The LOX-cooled chamber we tested at Rotary Rocket (Pc>100bar, thrust ~10
kN) produced phenomenal soot layers, up to 4 mm thick in the chamber
after runs of only a few seconds duration. These were a pain in the neck
during engine teardown and inspection, I was as grubby as a chimney
sweep. The LOX _seriously_ over cooled the chamber, and the soot layer
only made that more so.
It had a transpiration cooled throat using water (predicted heat flux
130 MW/m2) so I don't know what the soot thickness through the throat
and nozzle would have been for a fully regen engine.
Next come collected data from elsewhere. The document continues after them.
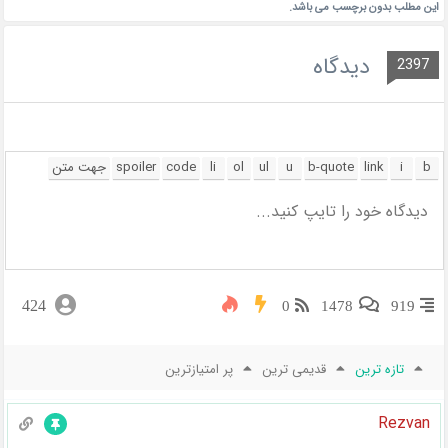
این مطلب بدون برچسب می باشد.
دیدگاه
2397
424
0
1478
919
تازه ترین
قدیمی ترین
پر امتیازترین
Rezvan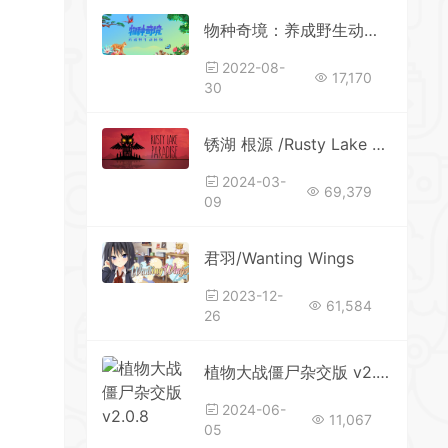
物种奇境：养成野生动植物（Build.9339196-1.15.6）
2022-08-
17,170
30
锈湖 根源 /Rusty Lake Paradise
2024-03-
69,379
09
君羽/Wanting Wings
2023-12-
61,584
26
植物大战僵尸杂交版 v2.0.8
2024-06-
11,067
05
The injector had no
mixture ratio biasing and no film cooling.
Doug Jones, Chief Test Engineer
XCOR Aerospace
1325 Sabovich
Mojave CA 93501
(661) 824-4714 x117
cell 661 313-0584
On 11/29/2016 12:06 PM, Henry Spencer wrote:
On Tue, 29 Nov 2016, Graham Sortino wrote:
...does anyone have a reference to a paper discussing thermal deposits on Rocket Engine chambers? ...it warrants me understanding it better before I even consider including its effect in thermal calculations.
Schoenman, "LOX/Propane and LOX/Ethanol Combustion Chamber Heat Transfer", JP&P 7.4 (July-Aug 1991) has some discussion of it.
The bad news is that it's almost impossible to calculate how much it will help, or not, because sooting is poorly understood and nobody's got a good handle on predicting it.